Oncology
Chronic Graft-versus-Host Disease
Incidence of and Risk Factors for Chronic Graft-versus-Host Disease
Several important risk factors for the development and severity of chronic graft-versus-host disease (cGVHD) have been identified. Research into the immunologic drivers of cGVHD is burgeoning, and the evolving science could enhance cGVHD risk prediction, identification, and prevention.
Yes, cGVHD is a multiorgan disease, and it takes many different disciplines working together to provide optimal care. We are hematologists, or transplant professionals, by training, so we rely on individuals in other disciplines (eg, dentistry, ophthalmology, and rheumatology) in many important ways. This need has been increasingly appreciated, and now there are clinicians who are interested in ocular and oral GVHD, for example.

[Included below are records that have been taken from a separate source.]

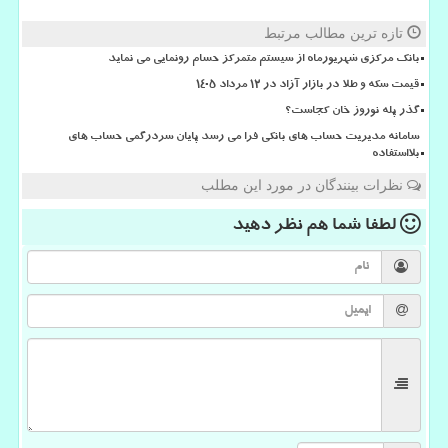
تازه ترین مطالب مرتبط
بانک مرکزی شهریورماه از سیستم متمرکز حسام رونمایی می نماید
قیمت سکه و طلا در بازار آزاد در ۱۲ مرداد ۱۴۰۵
گذر پله نوروز خان کجاست؟
سامانه مدیریت حساب های بانکی فرا می رسد پایان سردرگمی حساب های
بلااستفاده
نظرات بینندگان در مورد این مطلب
لطفا شما هم
نظر دهید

When patients can be seen by a specialist who is familiar with cGVHD of the eye or the mouth, not only can the specialist identify a potential issue earlier but they can also utilize interventions that are specific to the patients’ needs.
One of the manifestations of cGVHD that has, unfortunately, been underrecognized is gynecologic GVHD. There is an unmet need for our female patients who may have significant sexual dysfunction and vulvar sclerosis because they have cGVHD of the genital area—and no one has actually screened for this or has asked them about it.

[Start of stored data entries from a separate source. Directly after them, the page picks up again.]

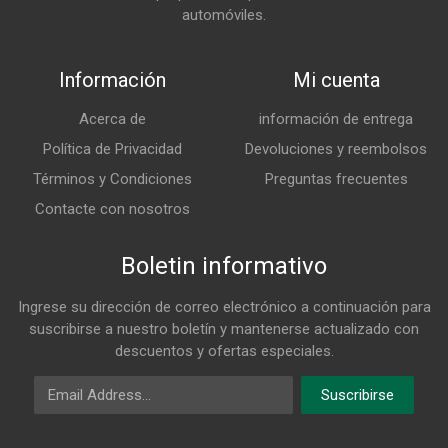
automóviles.
Información
Mi cuenta
Acerca de
información de entrega
Política de Privacidad
Devoluciones y reembolsos
Términos y Condiciones
Preguntas frecuentes
Contacte con nosotros
Boletin informativo
Ingrese su dirección de correo electrónico a continuación para
suscribirse a nuestro boletín y mantenerse actualizado con
descuentos y ofertas especiales.
Email Address
Suscribirse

We need to educate our referring physicians and primary care doctors to be vigilant for any suspicious symptoms of cGVHD on any part of the body and to be ready to send the patient for follow-up with the transplant center when concerning symptoms are identified.
One could say that virtually every patient undergoing allogenic transplant has some form of cGVHD, and, if you look hard enough, you will find it. One thing that really challenges us is the lack of objectivity in how we assess cGVHD. We rely on very subjective end points that often relate to patient experiences, which are obviously very important, but they are also very difficult to quantify in any consistent way.
A number of research groups are trying to develop more objective biomarkers; however, this is difficult because cGVHD is a highly variable disorder, and it impacts people in very different ways. For example, some patients have milder symptoms such as dry, scratchy eyes while others develop life-threatening lung disorders. Symptoms are so variable that it is very difficult to accurately determine the incidence of cGVHD. Nonetheless, consensus groups are leading important efforts to standardize the assessment of patients for cGVHD using tools that quantify the impact on all organ systems.
To me, one of the most important risk factors for cGVHD is the graft. For instance, using mobilized peripheral blood comes with a higher risk of developing cGVHD than using bone marrow, but it also has a lower risk of relapse. We are always trying to balance the risk of developing cGVHD with the risk of relapse. Ultimately, I think that our field needs more objective criteria that are not quite as subjective as the current systems that we use.
The so-called classic risk factors for the development of cGVHD include older donors, older recipients, and more active disease that may relate to the amount of inflammation at the time of transplant. Even though the crude measures of risk are useful in predicting cGVHD, it would be wonderful to get beyond them and have dynamic prognostication.
In the future, we hope to utilize algorithms and computing technology to calculate individualized cGVHD risk scores that are clinically relevant. Unrelated donors also have greater differences in minor histocompatibility antigens that can explain cGVHD. In the modern era, laboratories are starting to compare genetic polymorphisms in the donor with those in the recipient to determine mismatches. You can go further and try to predict which ones are likely immunogenic.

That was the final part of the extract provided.